Efficacy of TAM16 in Mouse Models of TB (A) In vivo activity of TAM16 against acute TB infection in immunocompetent BALB/c mice. Data represent mean M. tuberculosis burden (log₁₀ CFU) in the lungs of mice (n = 5 per time point) expressed as mean ± SD. Week 0 indicates CFU counts in the lungs at treatment initiation (2 weeks after infection). Drugs were administered via oral gavage 5 days/week for 2 weeks. The mice in the untreated group were moribund after 3 weeks of infection and were euthanized in accordance with institutional animal care regulations. ^∗p < 0.05 by Dunnett’s multiple comparison tests, as compared to the untreated (vehicle-only) control group; ns, no statistical significance. (B) Efficacy of TAM16 in reducing M. tuberculosis burden in chronically infected immunocompetent mice after 4 weeks of treatment. Treatment was initiated 27 days after infection, and drugs were administered once daily via oral gavage for 5 days/week for 4 weeks. Data show the bacterial loads (mean log₁₀ CFU ± SD) in the lungs and spleen of the infected mice (n = 5 per group). ^∗p < 0.05 and ^∗∗∗p < 0.001 by pairwise multiple comparison procedures (Tukey test); ns, no statistical significance. (C) Efficacy of TAM16 administered in combination with anti-TB drug rifampicin (RIF) in chronically infected BALB/c mice. Treatment was initiated 28 days after infection, and drugs were administered once daily via oral gavage (5 d/wk) for 4 and 8 weeks. Data represent mean M. tuberculosis burden (log₁₀ CFU) in the lungs of the infected mice (n = 6 for vehicle-only control group and n = 7 for each treatment group) after 4 and 8 weeks of therapy (mean ± SEM). In combination studies, TAM16 and isoniazid (INH) were administered 1 hr following prior administration of RIF. Dotted horizontal line indicates the limit of detection.

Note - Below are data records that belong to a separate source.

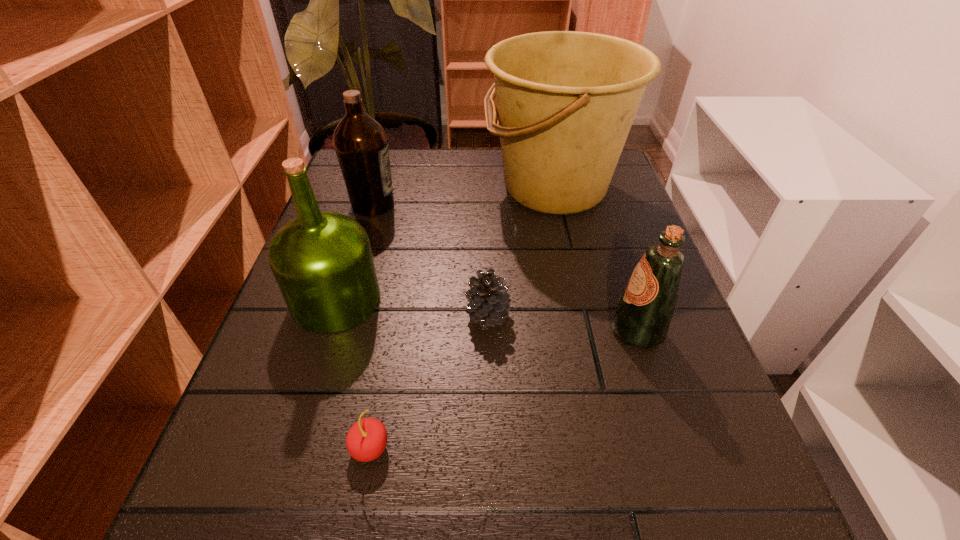 This screenshot has height=540, width=960. Find the location of `object situated at the far left corner`. object situated at the far left corner is located at coordinates (361, 145).

Locate an element on the screen. This screenshot has width=960, height=540. object present at the far right corner is located at coordinates 566,100.

In the image, there is a desktop. Identify the location of free space at the far edge. The image size is (960, 540). (455, 180).

Identify the location of vacant space at the near edge of the desktop. (591, 490).

The height and width of the screenshot is (540, 960). Identify the location of vacant area at the left edge. click(284, 302).

The image size is (960, 540). I want to click on free space at the right edge, so click(x=642, y=414).

Image resolution: width=960 pixels, height=540 pixels. In order to click on vacant point located between the farthest olive oil and the pinecone in this screenshot , I will do `click(431, 260)`.

Locate an element on the screen. The width and height of the screenshot is (960, 540). vacant area between the cherry and the farthest olive oil is located at coordinates (372, 326).

Find the location of `free space between the pinecone and the bucket`. free space between the pinecone and the bucket is located at coordinates (521, 252).

This screenshot has width=960, height=540. In order to click on vacant area that lies between the pinecone and the cherry in this screenshot , I will do `click(429, 381)`. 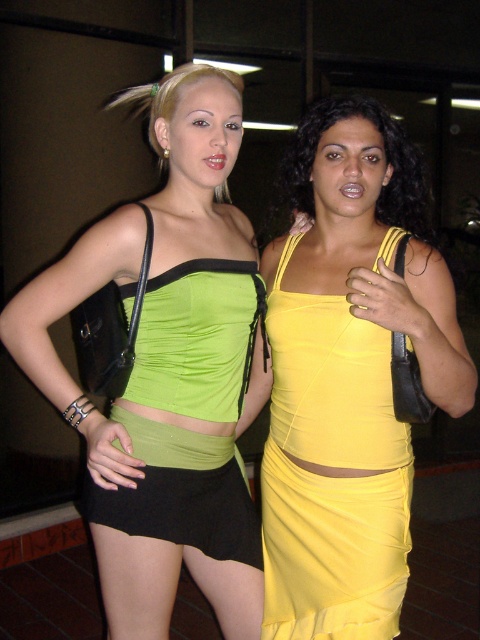 You are a photographer trying to capture a clear photo of both the green matte fabric top at center and the green satin dress at center. Which one will appear closer to the camera in the photo?

The green matte fabric top at center will appear closer to the camera because it is positioned in front of the green satin dress at center.

You are a photographer standing at a certain distance from the two women. You want to focus on a specific point in the image to ensure the background is blurred. The point you need to focus on is located at coordinates point (311,600). Given that the depth of field requires the focus point to be within 5 feet from the camera to achieve the desired blur, will focusing at this point work?

The distance of point (311,600) from camera is 4.96 feet, which is within the required 5 feet depth of field. Therefore, focusing at this point will achieve the desired background blur. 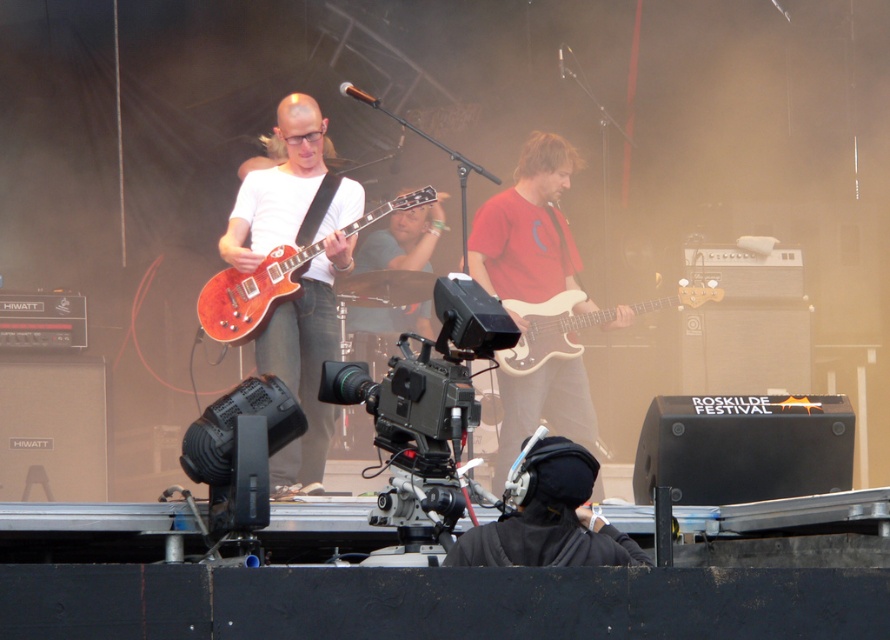 You are a photographer at the Roskilde Festival. You want to capture a closeup shot of the black matte headphones at center and the glossy wood guitar at center. Which object will appear larger in your photo?

The black matte headphones at center will appear larger in the photo because they are closer to the viewer than the glossy wood guitar at center.

You are a photographer at the Roskilde Festival. You want to capture a closeup of the glossy wood guitar at center. The camera you are using has a focus point at coordinate point [252,292]. Will this focus point align with the guitar?

Yes, the glossy wood guitar at center is located at point [252,292], so the focus point will align with the guitar.

You are a photographer at the Roskilde Festival trying to capture a shot of the red matte guitar at center and the white matte bass guitar at center. You want to frame the image so that both instruments are visible without any overlap. Given their positions, is this possible?

The white matte bass guitar at center is behind the red matte guitar at center, so there will be overlap between them. To avoid overlap, the photographer would need to adjust the angle or position to ensure the white matte bass guitar at center is not obscured by the red matte guitar at center. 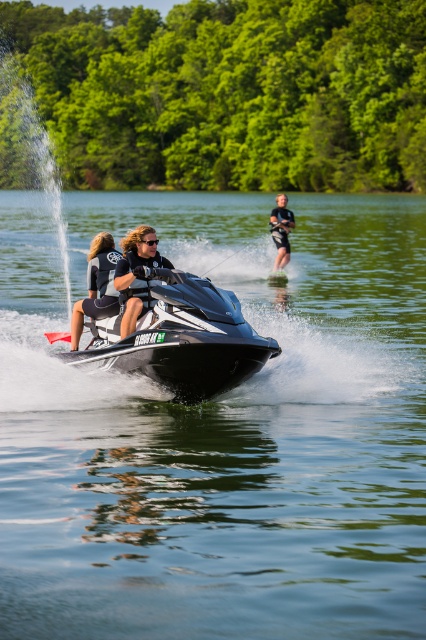 Who is lower down, shiny black jet ski at center or matte black life vest at center?

Positioned lower is shiny black jet ski at center.

Which of these two, shiny black jet ski at center or matte black life vest at center, stands taller?

shiny black jet ski at center

In order to click on shiny black jet ski at center in this screenshot , I will do `click(181, 339)`.

Is glossy black jet ski at center positioned before black wetsuit at upper right?

Yes, it is in front of black wetsuit at upper right.

Does glossy black jet ski at center have a larger size compared to black wetsuit at upper right?

Correct, glossy black jet ski at center is larger in size than black wetsuit at upper right.

Does point (238, 448) come in front of point (278, 250)?

That is True.

This screenshot has height=640, width=426. I want to click on glossy black jet ski at center, so click(221, 433).

Is point (221, 576) behind point (103, 234)?

No.

Does glossy black jet ski at center have a smaller size compared to matte black life vest at center?

No, glossy black jet ski at center is not smaller than matte black life vest at center.

Does point (2, 289) come behind point (80, 321)?

Yes, it is behind point (80, 321).

Locate an element on the screen. glossy black jet ski at center is located at coordinates (221, 433). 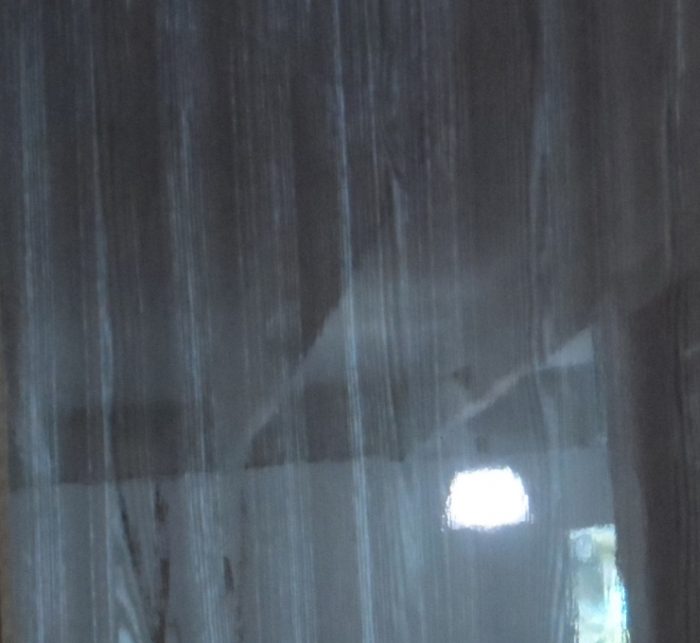 Where is `wall`? The image size is (700, 643). wall is located at coordinates (638, 368), (659, 426), (666, 509). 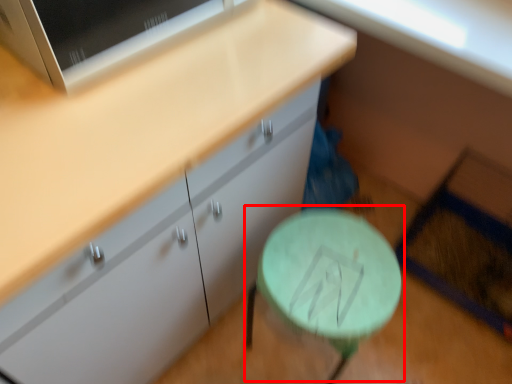 Question: From the image, what is the correct spatial relationship of round table (annotated by the red box) in relation to cabinetry?

Choices:
 (A) left
 (B) right

Answer: (B) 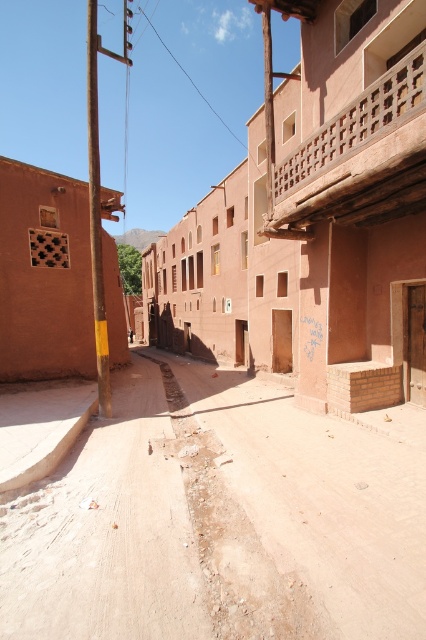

See also Figure S5 and Table S7.

Figure S5

Effect of TAM16 Treatment on Mice in Acute BALB/c Model, Related to Figure 3A (A) Lung gross pathology images from untreated control (vehicle only) and treated mice. Untreated mice were moribund 1 week after treatment initiation (3 weeks post-infection) and were euthanized in accordance with institutional animal care regulations. INH, isoniazid. (B and C) Effect of drug treatment on mean lung weights and, (C) mean body weights in M. tuberculosis infected mice (n = 5 per time point per group) after 2 weeks of treatment. Mice were infected on Day −13 and treatment was initiated on D0 (2 weeks after infection). Graphs represent mean values ± SD.